From: Tushar Dave <tdave@nvidia.com>
To: qemu-devel@nongnu.org
Cc: alwilliamson@nvidia.com, jgg@nvidia.com, skolothumtho@nvidia.com,
qemu-arm@nongnu.org, peter.maydell@linaro.org, mst@redhat.com,
marcel.apfelbaum@gmail.com, devel@edk2.groups.io
Subject: [RFC PATCH 4/8] hw/pci: pack remaining BARs and update bridge windows
Date: Fri, 8 May 2026 13:37:13 -0500 [thread overview]
Message-ID: <20260508183717.193630-5-tdave@nvidia.com> (raw)
In-Reply-To: <20260508183717.193630-1-tdave@nvidia.com>
Extend the fixed BAR allocator to handle remaining 64-bit prefetchable
BARs after fixed BAR placement.
For each bus with fixed BAR devices, collect fixed and unassigned BARs,
compute available MMIO64 holes considering both local fixed BAR anchors
and globally claimed regions, and select an appropriate region to pack
remaining BARs.
Remaining BARs are sorted by size and packed into the selected hole
using a greedy placement strategy. Fixed BAR placement is preserved,
and all allocations are tracked via the global claim list.

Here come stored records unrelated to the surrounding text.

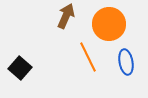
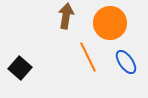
brown arrow: rotated 15 degrees counterclockwise
orange circle: moved 1 px right, 1 px up
blue ellipse: rotated 25 degrees counterclockwise
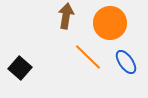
orange line: rotated 20 degrees counterclockwise
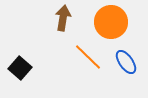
brown arrow: moved 3 px left, 2 px down
orange circle: moved 1 px right, 1 px up
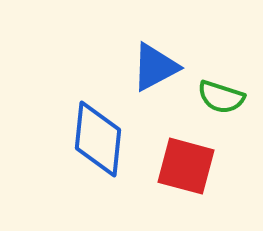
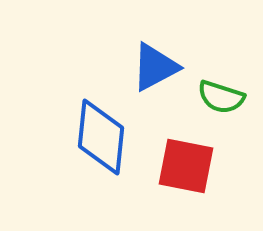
blue diamond: moved 3 px right, 2 px up
red square: rotated 4 degrees counterclockwise
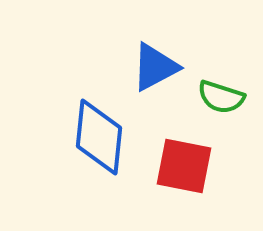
blue diamond: moved 2 px left
red square: moved 2 px left
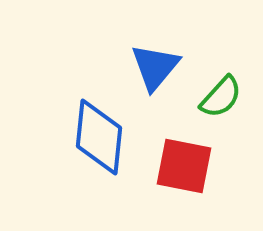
blue triangle: rotated 22 degrees counterclockwise
green semicircle: rotated 66 degrees counterclockwise
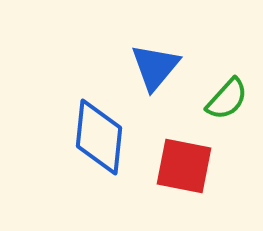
green semicircle: moved 6 px right, 2 px down
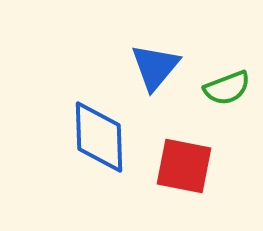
green semicircle: moved 11 px up; rotated 27 degrees clockwise
blue diamond: rotated 8 degrees counterclockwise
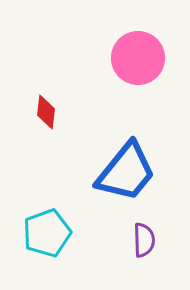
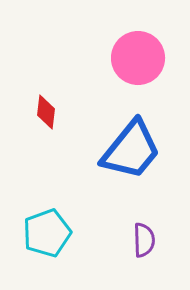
blue trapezoid: moved 5 px right, 22 px up
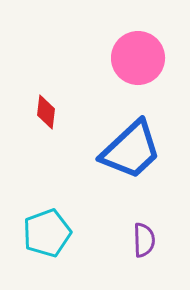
blue trapezoid: rotated 8 degrees clockwise
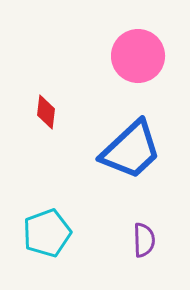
pink circle: moved 2 px up
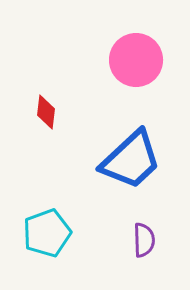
pink circle: moved 2 px left, 4 px down
blue trapezoid: moved 10 px down
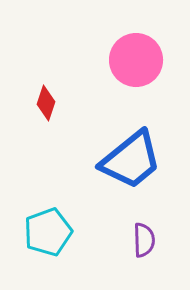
red diamond: moved 9 px up; rotated 12 degrees clockwise
blue trapezoid: rotated 4 degrees clockwise
cyan pentagon: moved 1 px right, 1 px up
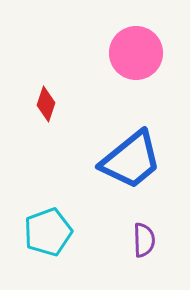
pink circle: moved 7 px up
red diamond: moved 1 px down
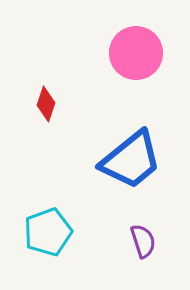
purple semicircle: moved 1 px left, 1 px down; rotated 16 degrees counterclockwise
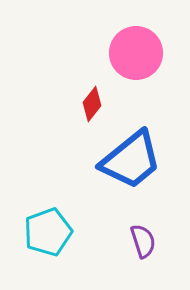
red diamond: moved 46 px right; rotated 20 degrees clockwise
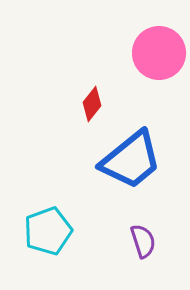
pink circle: moved 23 px right
cyan pentagon: moved 1 px up
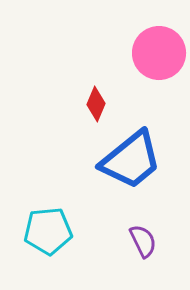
red diamond: moved 4 px right; rotated 16 degrees counterclockwise
cyan pentagon: rotated 15 degrees clockwise
purple semicircle: rotated 8 degrees counterclockwise
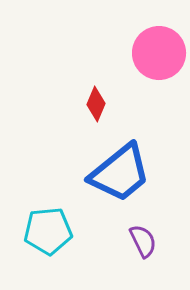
blue trapezoid: moved 11 px left, 13 px down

After BAR placement, update the PCI bridge prefetchable window to cover
both fixed and dynamically assigned BAR ranges, ensuring firmware sees
a consistent MMIO layout.
This implements the second phase of the allocator that does dynamic BAR
placement and bridge window sizing for buses with fixed BAR constraints.
Signed-off-by: Tushar Dave <tdave@nvidia.com>
---
hw/pci/pci-resource.c | 404 +++++++++++++++++++++++++++++++++++++++++-
hw/pci/pci-resource.h | 17 ++
2 files changed, 420 insertions(+), 1 deletion(-)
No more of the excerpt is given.